SEARCHING FOR HIGHER RETURNS — OIL RETURNS DOUBLE THAT OF THE STOCK MARKET $USO $CL_F $RDS-A $RDS-B $XON $CVX $COP $CLR $SLB $OIH $XLE

Are you searching for higher returns and lower risks in the stock market? One avenue is to explore commodities. These days it is easy to buy commodities using exchange traded funds (ETFs), which that trade like stocks. Commodities also provide diversification.

From the recent lows in December, crude oil has returned about twice that of U.S. stocks. Let’s explore the issue with the help of a chart.

Chart

Please click here for an annotated chart of crude oil ETF USO.  Those with more sophistication may consider using a chart of oil futures CLK9.  Futures present a significant advantage over ETFs but aren’t suitable for most investors.

Please note the following:

• The top pane in the chart is oil ETF USO.

• The bottom pane in the chart is ETF SPY, which represents the S&P 500 Index SPX.  Similar conclusions can be drawn by comparing crude oil with the Dow Jones Industrial Average DJIA, Nasdaq 100 ETF QQQ and small-cap ETF IWM.
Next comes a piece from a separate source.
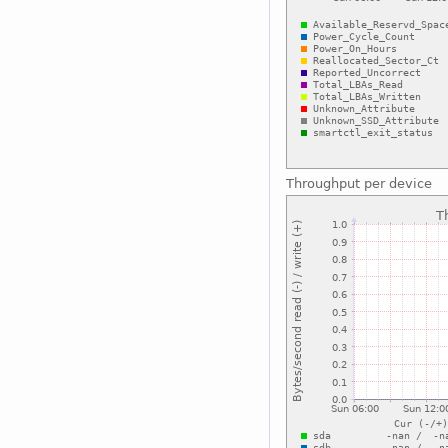
Throughput per device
• The chart shows that The Arora Report gave a buy signal on crude oil the day after Christmas, which was the low of this cycle.
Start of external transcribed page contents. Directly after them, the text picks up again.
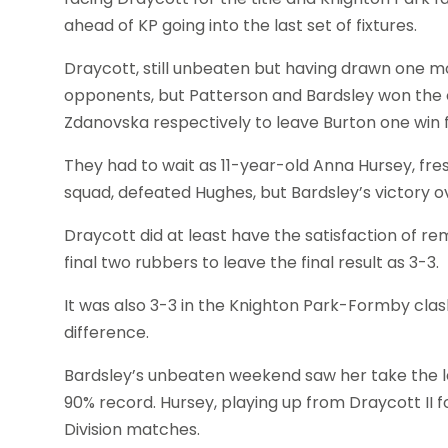
ahead of KP going into the last set of fixtures.
Draycott, still unbeaten but having drawn one m
opponents, but Patterson and Bardsley won the 
Zdanovska respectively to leave Burton one win f
They had to wait as 11-year-old Anna Hursey, 
squad, defeated Hughes, but Bardsley’s victory 
Draycott did at least have the satisfaction of 
final two rubbers to leave the final result as 3-3.
It was also 3-3 in the Knighton Park-Formby clas
difference.
Bardsley’s unbeaten weekend saw her take the le
90% record. Hursey, playing up from Draycott II for
Division matches.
• The chart shows that since the Arora buy signal, oil ETF USO has produced a return of 44.6%.

• We are still holding a partial quantity, as we’ve taken partial profits. There have been many other signals on oil to manage the position and reduce risk.
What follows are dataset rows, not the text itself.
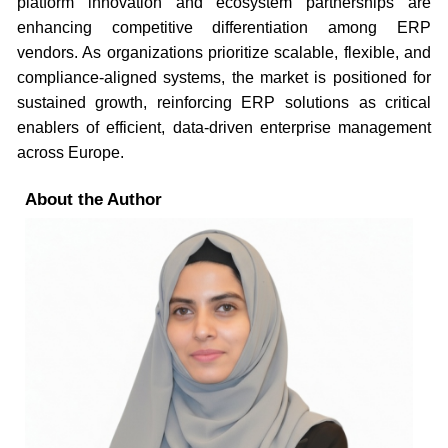
platform innovation and ecosystem partnerships are
enhancing competitive differentiation among ERP
vendors. As organizations prioritize scalable, flexible, and
compliance-aligned systems, the market is positioned for
sustained growth, reinforcing ERP solutions as critical
enablers of efficient, data-driven enterprise management
across Europe.
About the Author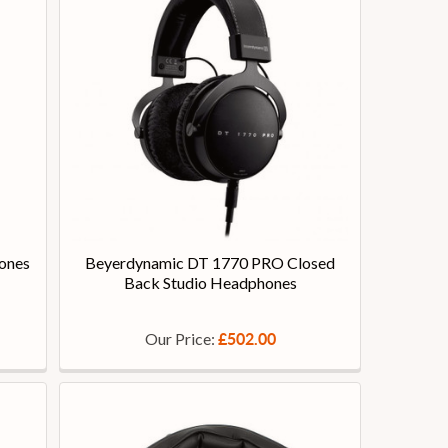
ones
Beyerdynamic DT 1770 PRO Closed
Back Studio Headphones
Our Price:
£502.00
• In terms of return, crude oil has either beaten or provided comparable returns to popular stocks such as Amazon AMZN, Apple AAPL, Netflix NFLX and Google GOOG, GOOGL.

• The chart shows that The Arora Report gave a buy signal on the stock market on Christmas Eve. That turned out to be the low of this stock market cycle. Since then, the stock market has returned 22.7%.

• The chart shows that the resistance in the stock market is very near. This indicates higher risk.

• The chart indicates that oil can move up a significant amount before reaching major resistance. This indicates a potentially more lucrative opportunity in oil than in stocks.

• RSI (relative strength index) in oil is overbought. This indicates a high potential of a short-term pullback in crude oil.